We are trying to use "InterfaceAnalyzer" to analyze a PDB, then we get this:
core.conformation.Conformation: [ WARNING ] missing heavyatom: C7 on residue pdb_HSD 152
core.conformation.Conformation: [ WARNING ] missing heavyatom: O4 on residue pdb_HSD 152
Error: [ ERROR ] ERROR: Exception caught by JobDistributor while trying to get pose from job 'complex_0_0001'
Error: [ ERROR ]
[ ERROR ] UtilityExitException
ERROR: too many tries in fill_missing_atoms!

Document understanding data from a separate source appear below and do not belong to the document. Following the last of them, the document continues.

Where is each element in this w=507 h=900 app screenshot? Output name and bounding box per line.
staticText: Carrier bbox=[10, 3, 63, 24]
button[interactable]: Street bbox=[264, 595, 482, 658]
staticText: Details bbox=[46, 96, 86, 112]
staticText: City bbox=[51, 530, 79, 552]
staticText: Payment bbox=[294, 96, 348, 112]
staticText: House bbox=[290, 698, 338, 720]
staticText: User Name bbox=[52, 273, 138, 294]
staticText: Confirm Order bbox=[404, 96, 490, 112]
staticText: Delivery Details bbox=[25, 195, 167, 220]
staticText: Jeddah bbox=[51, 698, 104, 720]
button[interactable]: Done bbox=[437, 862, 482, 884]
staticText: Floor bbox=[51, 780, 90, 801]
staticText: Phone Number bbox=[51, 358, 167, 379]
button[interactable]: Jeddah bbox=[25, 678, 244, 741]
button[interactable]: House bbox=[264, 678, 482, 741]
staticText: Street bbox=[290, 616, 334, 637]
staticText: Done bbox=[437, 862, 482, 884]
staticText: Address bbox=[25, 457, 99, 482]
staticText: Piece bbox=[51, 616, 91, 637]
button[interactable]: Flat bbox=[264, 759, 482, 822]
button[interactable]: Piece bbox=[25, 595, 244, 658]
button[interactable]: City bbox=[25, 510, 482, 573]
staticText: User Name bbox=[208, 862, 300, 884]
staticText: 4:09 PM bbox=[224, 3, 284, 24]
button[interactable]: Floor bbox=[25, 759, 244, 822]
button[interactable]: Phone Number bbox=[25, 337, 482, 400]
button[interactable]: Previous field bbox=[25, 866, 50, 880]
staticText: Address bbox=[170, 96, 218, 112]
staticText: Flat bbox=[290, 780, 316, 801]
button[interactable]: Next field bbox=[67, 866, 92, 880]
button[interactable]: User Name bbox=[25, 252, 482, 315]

The attachment is our PDB file, because it is over 512K in size, so we compressed it with winrar.
It seems that there is a problem with our PDB file format. What should I do with it?
"Too many tries in fill_missing_atoms" is not a failure of your whole PDB, it's usually a failure of some particular residue. Generally you have something chemically unusual (or with an unusual chemical connection to protein) that Rosetta is failing to understand. You can try running it through clean_pdb.py in the tools distribution to clean up stuff Rosetta might not like?
This is not an InterfaceAnalyzer failure, it's a PDB loading failure, it will probably occur no matter which Rosetta application you use to try to load this PDB.
Thank you for your reply. I used "python /home/mxp/apps/rosetta/tools/protein_tools/scripts/clean_pdb.py complex_0.pdb ignorechain" to clean my PDB file, and used "InterfaceAnalyzer.default.linuxgccrelease -s complex_0_ignorechain.pdb -packstat 1 -fixedchains E F @pack_input_options.txt -overwrite" to analyze it again, another error occurred:
core.pack.dunbrack.RotamerLibrary: Dunbrack 2010 library took 0.29 seconds to load from binary
core.pack.pack_rotamers: built 39 rotamers at 16 positions.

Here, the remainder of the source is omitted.